Simonin Mathieu, Corbeau Pierre, Durand Philippe, Rosenzwajg Michelle, Filleron Anne, Tran Tu-Anh
Department of Pediatrics, Bicêtre University Hospital, Assistance Publique des Hôpitaux de Paris, Le Kremlin Bicêtre, France.
Department of Immunology, Nîmes University Hospital, Montpellier-Nîmes University, Nîmes, France.
Eur J Paediatr Neurol. 2016 Nov;20(6):953-956. doi: 10.1016/j.ejpn.2016.08.003. Epub 2016 Aug 15.
Systemic capillary leak syndrome (SCLS) is a rare disease characterized by recurrent episodes and a triad of "leak attacks": hypovolemic shock, generalized edema, hemoconcentration and paradoxical hypoalbuminemia.
Here we report a case of pediatric idiopathic SCLS with an episode of cough and fever followed two days later by myalgia, livedo, acrocyanosis, and five days later by edema, tachycardia, hypotension, and generalized tonic-clonic seizure. Moreover, we provide evidence for an LPS-induced overproduction of interferon-gamma and interleukin-17 by the patient's peripheral blood mononuclear cells one year after the attack.
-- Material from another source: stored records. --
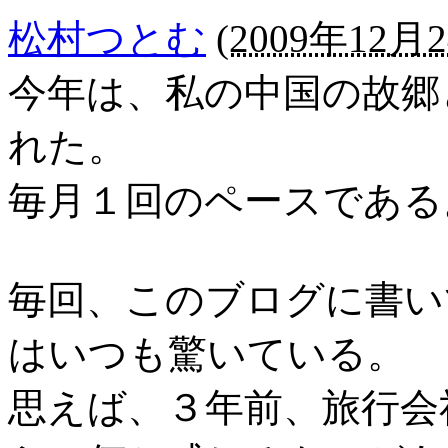
松村つとむ
(
2009年12月2
今年は、私の中国の故郷
れた。
毎月１回のペースである
毎回、このブログに書い
はいつも驚いている。
思えば、３年前、旅行会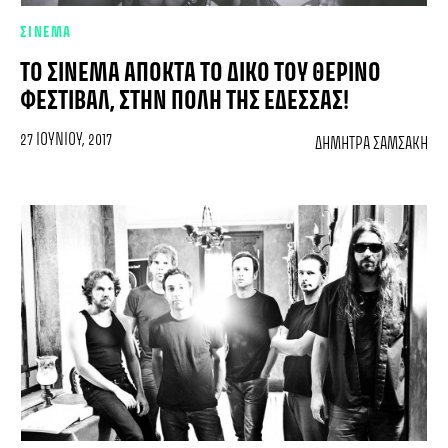
ΣΙΝΕΜΑ
ΤΟ ΣΙΝΕΜΆ ΑΠΟΚΤΆ ΤΟ ΔΙΚΌ ΤΟΥ ΘΕΡΙΝΌ
ΦΕΣΤΙΒΆΛ, ΣΤΗΝ ΠΌΛΗ ΤΗΣ ΈΔΕΣΣΑΣ!
27 ΙΟΥΝΊΟΥ, 2017
ΔΉΜΗΤΡΑ ΣΑΜΣΆΚΗ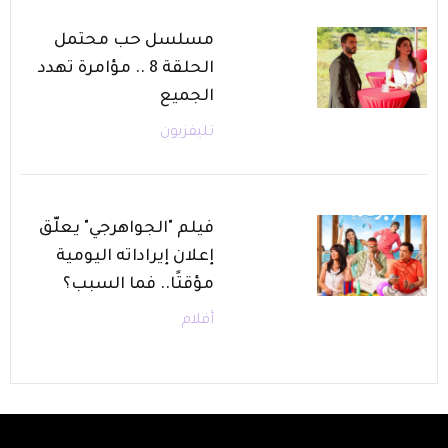
مسلسل حب محتمل
الحلقة 8 .. مؤامرة تهدد
الجميع
تليفزيون
فيلم "الجواهرجي" يعلّق
إعلان إيراداته اليومية
مؤقتًا.. فما السبب؟
أفلام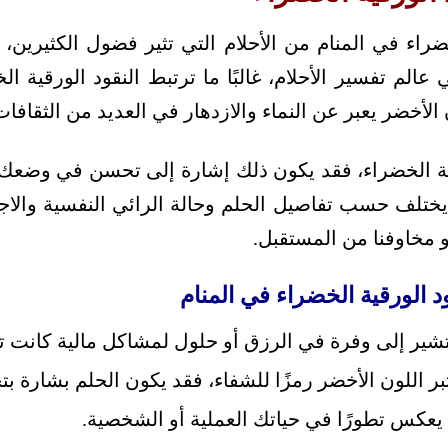
خضراء في المنام من الأحلام التي تثير فضول الكثيرين، 
الم تفسير الأحلام، غالبًا ما ترتبط النقود الورقية ا
 الأخضر يعبر عن النماء والازدهار في العديد من الثقافات
قية الخضراء، فقد يكون ذلك إشارة إلى تحسن في وضعك
يختلف حسب تفاصيل الحلم وحالة الرائي النفسية والاج
 أو مخاوفنا من المستقبل.
ود الورقية الخضراء في المنام
شير إلى وفرة في الرزق أو حلول لمشاكل مالية كانت ت
بر اللون الأخضر رمزًا للشفاء، فقد يكون الحلم بشارة 
يعكس تطورًا في حياتك العملية أو الشخصية.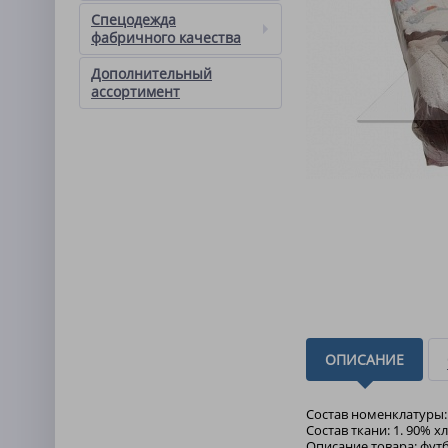
Спецодежда
фабричного качества
Дополнительный
ассортимент
ОПИСАНИЕ
Состав номенклатуры:
Состав ткани: 1. 90% 
Описание товара: футб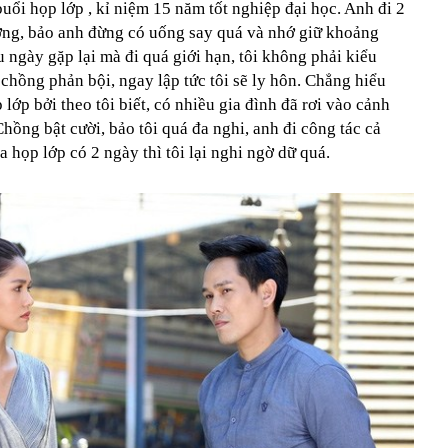
buổi họp lớp , kỉ niệm 15 năm tốt nghiệp đại học. Anh đi 2
ỡng, bảo anh đừng có uống say quá và nhớ giữ khoảng
u ngày gặp lại mà đi quá giới hạn, tôi không phải kiểu
 chồng phản bội, ngay lập tức tôi sẽ ly hôn. Chẳng hiểu
p lớp bởi theo tôi biết, có nhiều gia đình đã rơi vào cảnh
hồng bật cười, bảo tôi quá đa nghi, anh đi công tác cả
 họp lớp có 2 ngày thì tôi lại nghi ngờ dữ quá.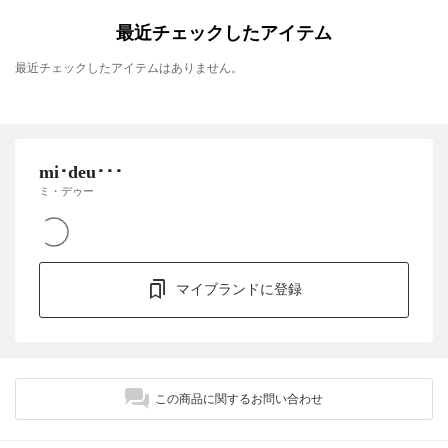
最近チェックしたアイテム
最近チェックしたアイテムはありません。
mi･deu･･･
ミ・デゥー
マイブランドに登録
この商品に関するお問い合わせ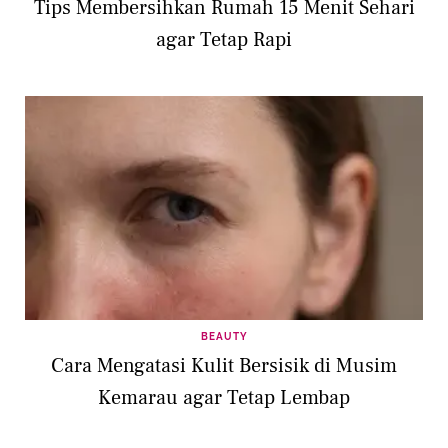
Tips Membersihkan Rumah 15 Menit Sehari
agar Tetap Rapi
BEAUTY
Cara Mengatasi Kulit Bersisik di Musim
Kemarau agar Tetap Lembap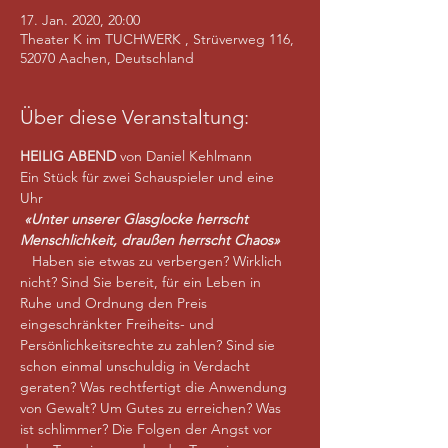
17. Jan. 2020, 20:00
Theater K im TUCHWERK , Strüverweg 116,
52070 Aachen, Deutschland
Über diese Veranstaltung:
HEILIG ABEND 
von Daniel Kehlmann 
Ein Stück für zwei Schauspieler und eine 
Uhr 
«Unter unserer Glasglocke herrscht 
Menschlichkeit, draußen herrscht Chaos»
   Haben sie etwas zu verbergen? Wirklich 
nicht? Sind Sie bereit, für ein Leben in 
Ruhe und Ordnung den Preis 
eingeschränkter Freiheits- und 
Persönlichkeitsrechte zu zahlen? Sind sie 
schon einmal unschuldig in Verdacht 
geraten? Was rechtfertigt die Anwendung 
von Gewalt? Um Gutes zu erreichen? Was 
ist schlimmer? Die Folgen der Angst vor 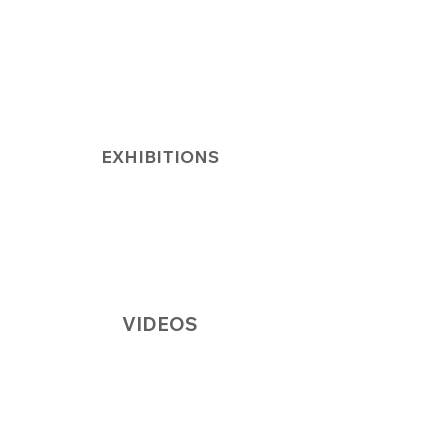
EXHIBITIONS
VIDEOS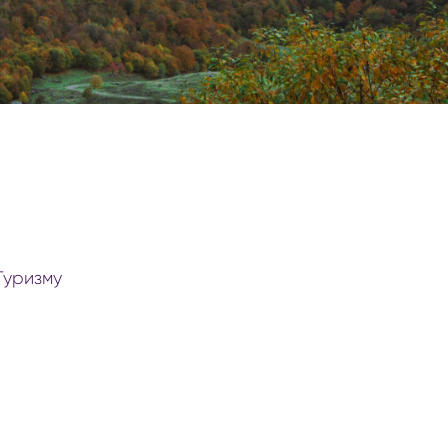
ий туризм
ельные центры
Туризму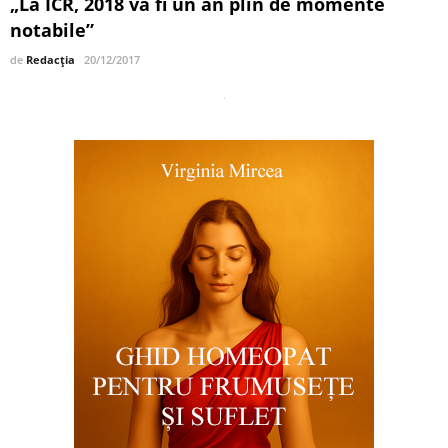
„La ICR, 2018 va fi un an plin de momente
notabile”
de
Redacția
20/12/2017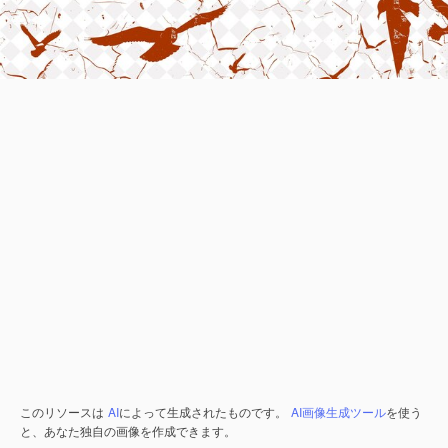
このリソースは
AI
によって生成されたものです。
AI画像生成ツール
を使う
と、あなた独自の画像を作成できます。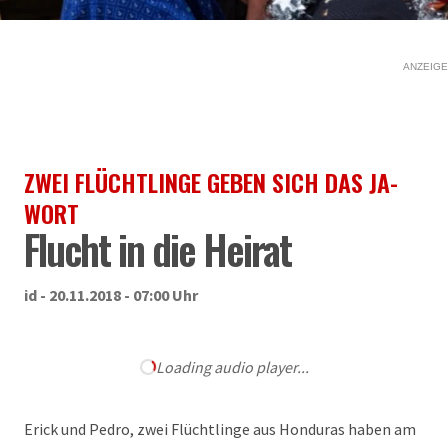
ANZEIGE
ZWEI FLÜCHTLINGE GEBEN SICH DAS JA-
WORT
Flucht in die Heirat
id - 20.11.2018 - 07:00 Uhr
Loading audio player...
Erick und Pedro, zwei Flüchtlinge aus Honduras haben am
This observation suggests the involvement of IL-17 in the pathogenesis of this disease.
系统性毛细血管渗漏综合征(SCLS)是一种罕见疾病,其特征为反复发作以及“渗漏发作”三联征:低血容量性休克、全身性水肿、血液浓缩和矛盾性低白蛋白血症。
在此,我们报告一例小儿特发性SCLS病例,该病例先出现咳嗽和发热,两天后出现肌痛、网状青斑、手足发绀,五天后出现水肿、心动过速、低血压和全身性强直阵挛发作。此外,我们提供证据表明,在发作一年后,患者外周血单个核细胞中脂多糖诱导γ干扰素和白细胞介素-17产生过量。
该观察结果提示白细胞介素-17参与了本病的发病机制。